Second, it serves to make the grind more rewarding for F2P and low-investment players, also serving as an important new way to grow your Classic collection. The fact that Arena began to award packs from the latest set made it a much less effective way for newcomers to stock up on evergreen cards, something the weekly Tavern Brawl reward never fully alleviated. Now the climb provides additional rewards, can be fairly quick based on your previous achievements, and promises fairer matchups overall. Though it takes a bit more explaining than the previous systems – and a much greater emphasis based on the opaque MMR – these are promising changes overall.
Legend and Wild: Still Pretty Much the Same
Though this overhaul is more than welcome, there are still certain issues which were raised years ago and still weren’t adequately addressed by these changes. Way back in January 2017, Ben Brode has gone on record about what Team 5 then considered problematic with Hearthstone’s ladder. Though most of the concerns were addressed with this large-scale change (adding winstreak bonuses in the high non-Legend ranks, the introduction of an MMR-based matchmaking and more ranks and leagues serving as a better way to express the difference in percentiles), the highest rungs remain virtually the same as they used to be.

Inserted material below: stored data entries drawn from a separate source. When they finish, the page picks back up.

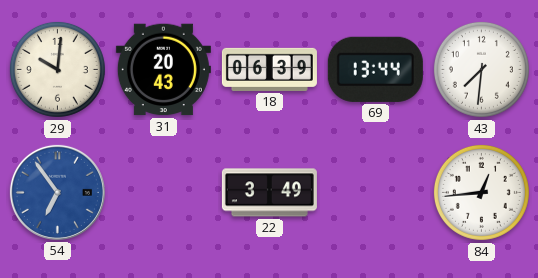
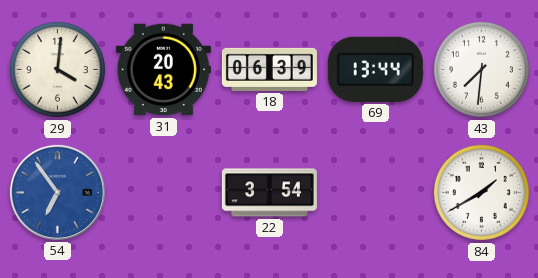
29: 10:01 -> 4:01
22: 3:49 -> 3:54
84: 12:44 -> 1:40
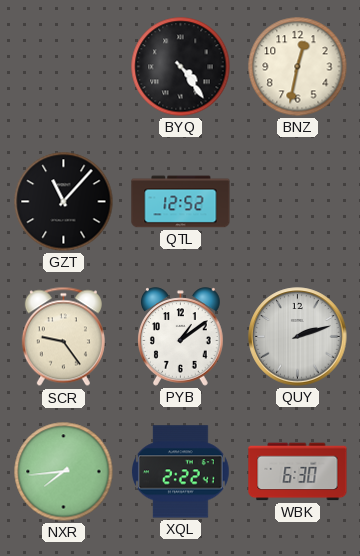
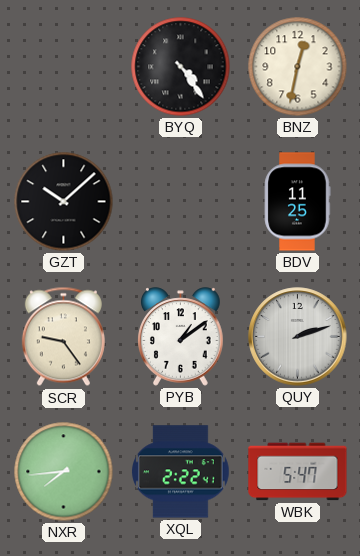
GZT: 11:07 -> 10:08
QTL: 12:52 -> none
BDV: none -> 11:25
WBK: 6:30 -> 5:47
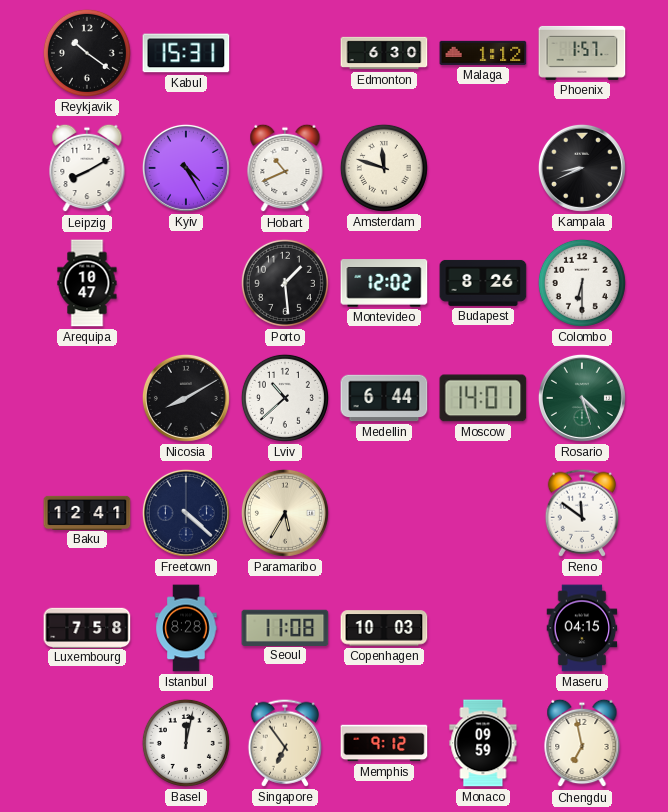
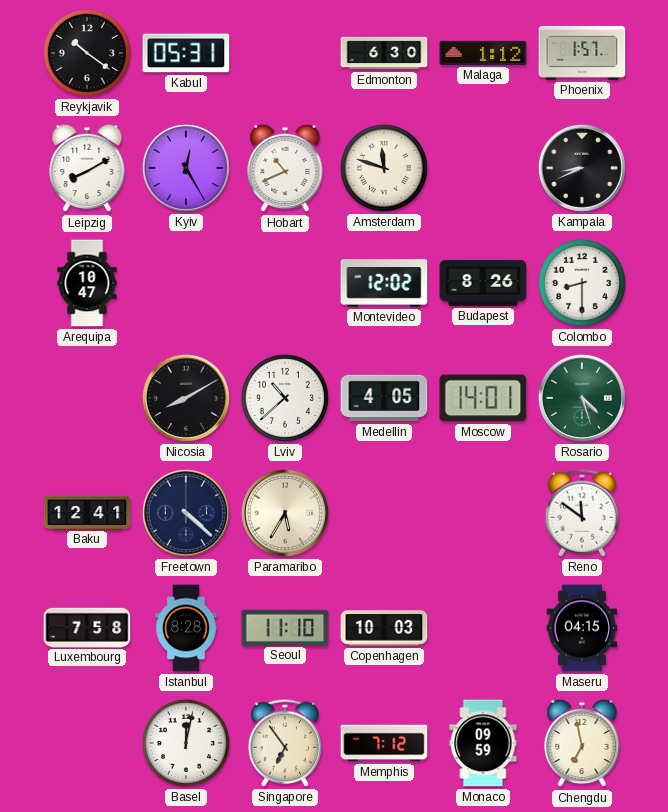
Kabul: 15:31 -> 05:31
Kyiv: 4:25 -> 12:25
Porto: 1:29 -> none
Colombo: 6:30 -> 8:30
Medellin: 6:44 -> 4:05
Seoul: 11:08 -> 11:10
Memphis: 9:12 -> 7:12
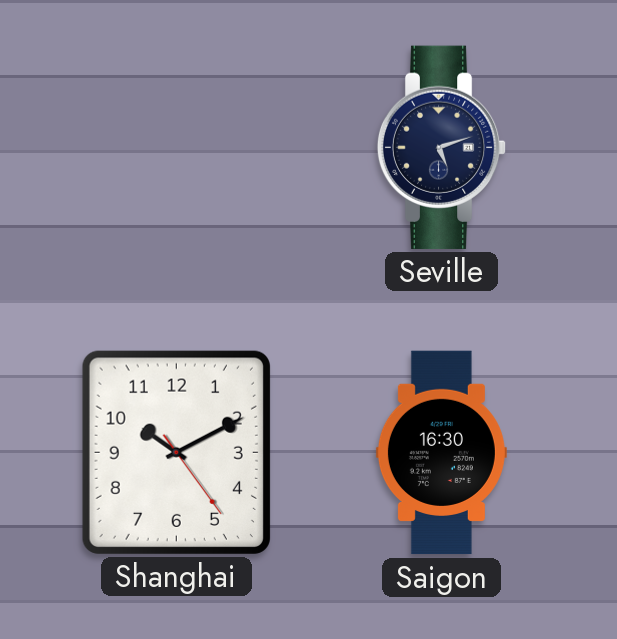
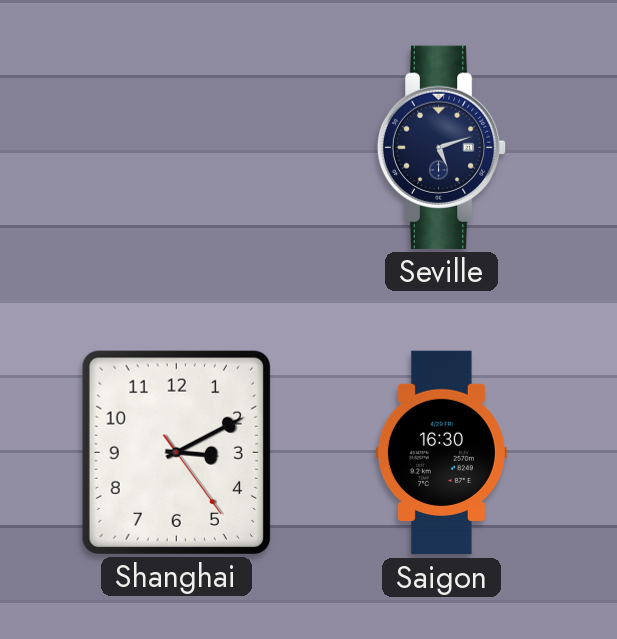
Shanghai: 10:10 -> 3:10
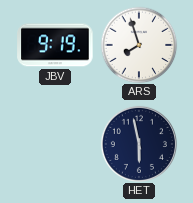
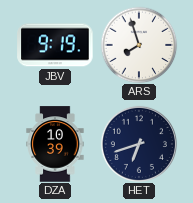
DZA: none -> 10:39
HET: 5:58 -> 6:42
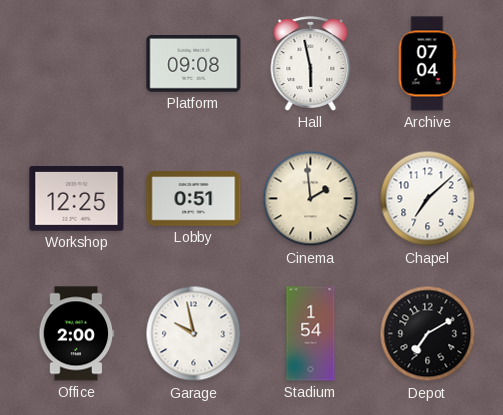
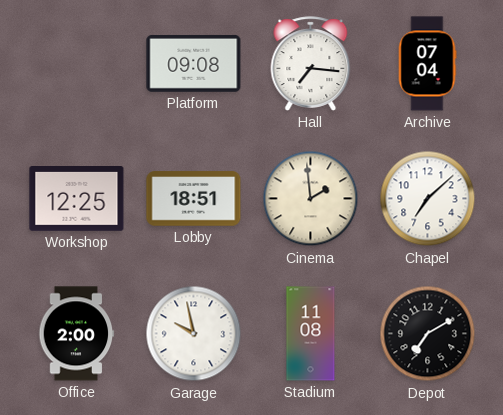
Hall: 5:58 -> 7:16
Lobby: 0:51 -> 18:51
Stadium: 1:54 -> 11:08
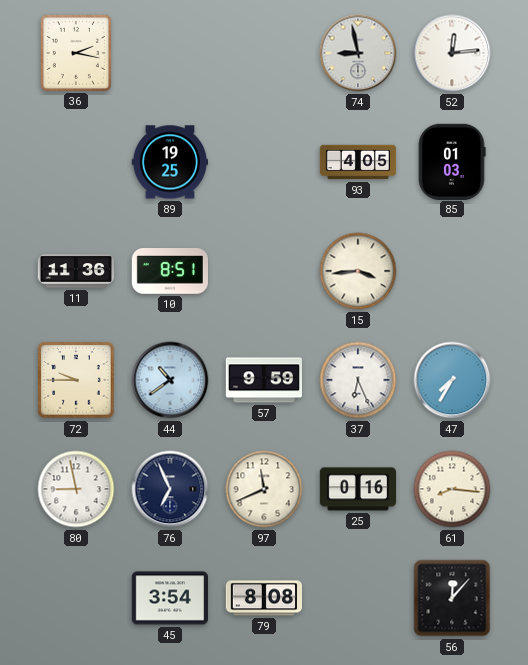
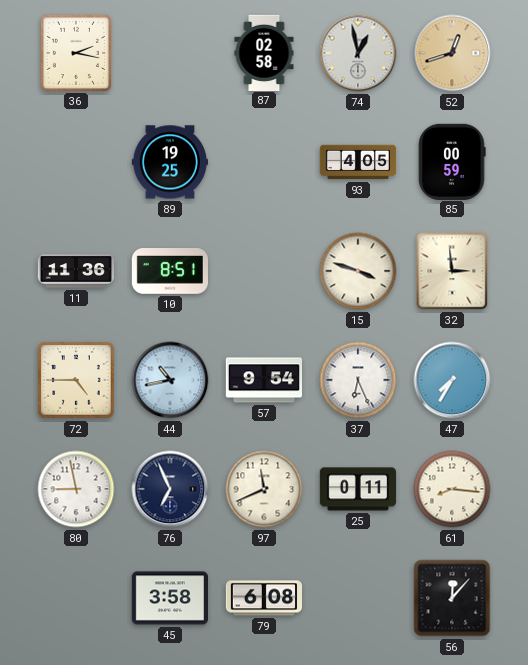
87: none -> 02:58
74: 8:58 -> 12:58
52: 12:14 -> 12:42
52 dial: white -> champagne
85: 01:03 -> 00:59
15: 3:44 -> 3:48
32: none -> 2:59
72: 9:45 -> 4:45
44: 10:39 -> 10:43
57: 9:59 -> 9:54
25: 0:16 -> 0:11
45: 3:54 -> 3:58
79: 8:08 -> 6:08
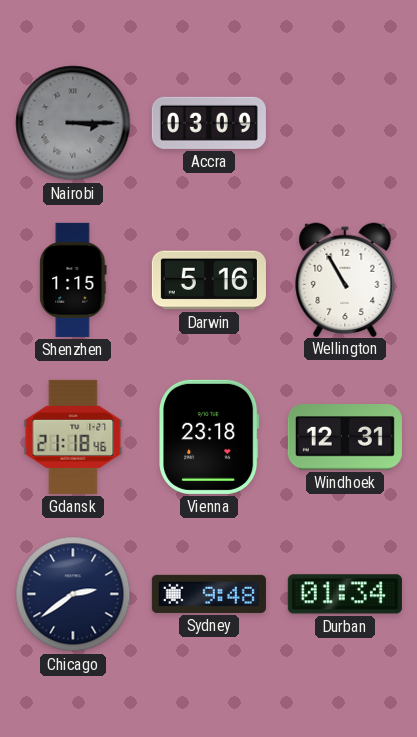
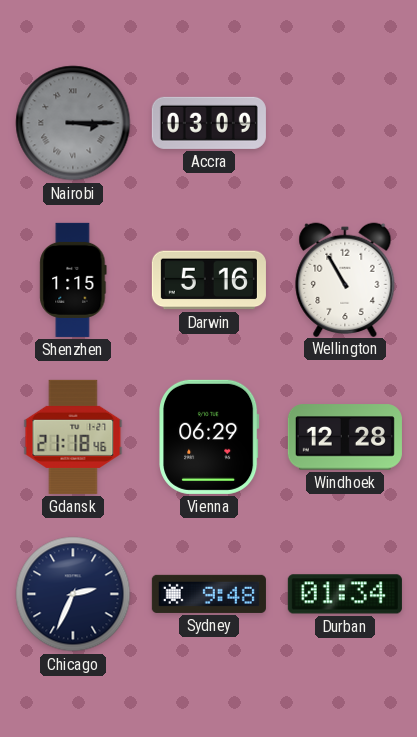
Vienna: 23:18 -> 06:29
Windhoek: 12:31 -> 12:28
Chicago: 2:39 -> 2:34
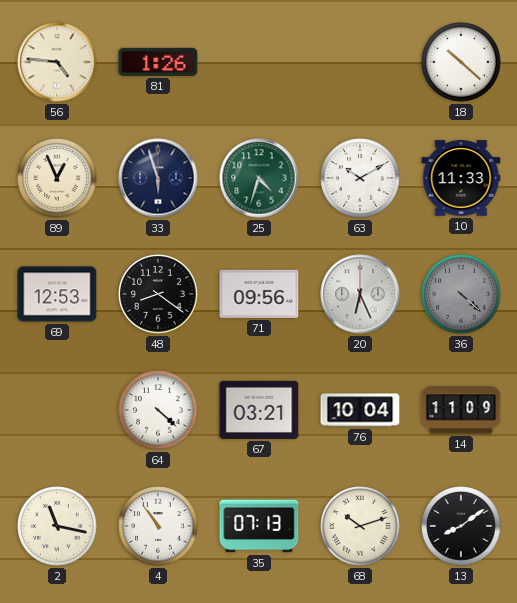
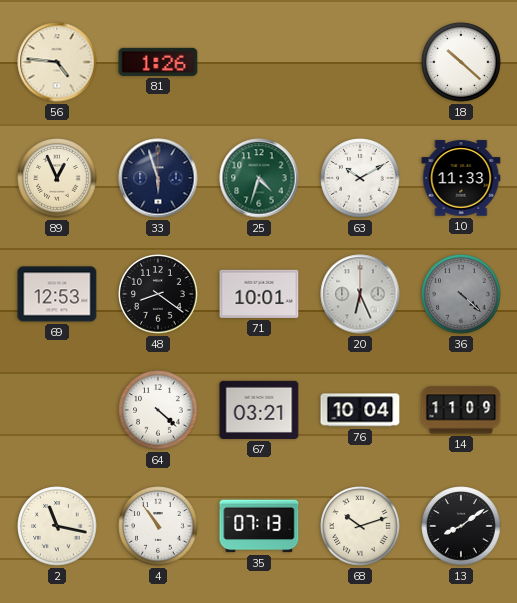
71: 09:56 -> 10:01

Back when finishing in high Legend spots was the main way to get ahead in Hearthstone esports, many decried the fact that the final day of the season was almost as impactful as anything that came before it combined, with single wins and losses, counter-queues and sniping potentially pushing someone out of the top spots with no time left to make up for the fact. Coupled with the volatility of the ladder as a whole, the highest placings at the end of the month are ultimately still somewhat random. The growing number of regular Legend players across the different servers also devalues the accomplishment of the climb somewhat. Is one pack from the latest expansion enough of an incentive to get back to Legend after you’ve made it the first time? Probably not. It would have also been nice to see something done to the Wild ecosystem, but with whispers about a larger emphasis on that side of the gameplay experience (not that this is saying much) might make this subject worth revisiting on the other side of the Year of the Phoenix.